My coworker Pete got fired and apparently I didn’t lighten the mood by calling him Obsol-Pete.
car mechanic: I’m tired
drummer: I’m beat
pipe layer: I’m drained
gardener: I’m bushed
chef: I’m fried
tailor: I’m worn
plumber: I’m pooped
My neighbors’ trash is almost all empty Sudafed boxes.

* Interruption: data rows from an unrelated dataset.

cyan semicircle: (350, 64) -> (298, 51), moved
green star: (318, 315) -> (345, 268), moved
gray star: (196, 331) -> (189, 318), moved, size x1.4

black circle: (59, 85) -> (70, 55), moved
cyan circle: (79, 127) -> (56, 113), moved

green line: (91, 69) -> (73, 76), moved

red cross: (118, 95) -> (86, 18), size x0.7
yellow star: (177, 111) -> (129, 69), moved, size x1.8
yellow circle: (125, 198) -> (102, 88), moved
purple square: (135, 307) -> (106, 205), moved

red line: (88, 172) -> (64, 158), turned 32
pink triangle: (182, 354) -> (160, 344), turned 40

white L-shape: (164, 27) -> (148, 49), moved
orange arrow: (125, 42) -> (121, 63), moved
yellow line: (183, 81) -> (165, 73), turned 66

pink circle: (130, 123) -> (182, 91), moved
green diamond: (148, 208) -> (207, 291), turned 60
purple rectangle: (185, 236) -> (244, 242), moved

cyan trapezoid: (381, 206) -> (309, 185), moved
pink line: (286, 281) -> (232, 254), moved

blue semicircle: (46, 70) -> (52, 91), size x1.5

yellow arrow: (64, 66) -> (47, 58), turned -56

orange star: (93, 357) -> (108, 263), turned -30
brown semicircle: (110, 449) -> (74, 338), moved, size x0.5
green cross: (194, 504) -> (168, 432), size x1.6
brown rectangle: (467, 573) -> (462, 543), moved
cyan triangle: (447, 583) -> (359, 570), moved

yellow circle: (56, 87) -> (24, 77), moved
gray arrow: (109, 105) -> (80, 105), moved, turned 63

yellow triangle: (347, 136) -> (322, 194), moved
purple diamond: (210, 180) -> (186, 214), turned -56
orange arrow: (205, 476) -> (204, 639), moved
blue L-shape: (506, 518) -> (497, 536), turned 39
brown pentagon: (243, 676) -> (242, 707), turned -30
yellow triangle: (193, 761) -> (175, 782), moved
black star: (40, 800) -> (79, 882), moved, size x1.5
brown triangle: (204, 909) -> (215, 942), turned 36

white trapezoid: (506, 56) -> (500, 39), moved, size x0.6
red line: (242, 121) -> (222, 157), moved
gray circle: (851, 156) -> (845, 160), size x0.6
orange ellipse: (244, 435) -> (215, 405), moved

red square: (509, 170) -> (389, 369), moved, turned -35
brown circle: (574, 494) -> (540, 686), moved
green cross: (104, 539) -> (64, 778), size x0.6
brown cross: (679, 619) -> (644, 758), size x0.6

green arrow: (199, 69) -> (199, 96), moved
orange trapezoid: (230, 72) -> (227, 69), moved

It doesn’t take a genius to figure out what they are: sick.
Me, to everyone: Why can’t I fall asleep
Everyone: Lack of exercise and too much caffeine
Me, to internet: Why can’t I fall asleep
Internet: European dragon flu
Me: Oh nooooo
With so many sequels, I’m beginning to think maybe the missions ARE possible after all…
You when you started twitter vs. you now.
How to lose 12 lbs in 7 agonizing seconds:
Step 1: Make sure the wood chipper is all gassed up.
Ancestors survived five mass extinctions on earth for me to be killed by a house cat I was trying to put a christmas sweater on.
Writer: a cartoon about 4 teenage turtles and a rat
Exec: not convinced
Writer: they’re mutants?
Exec: it needs to appeal to kids
Writer: they’re named after renaissance artists
Haters gonna hate. And hater stabbers gonna hater stab.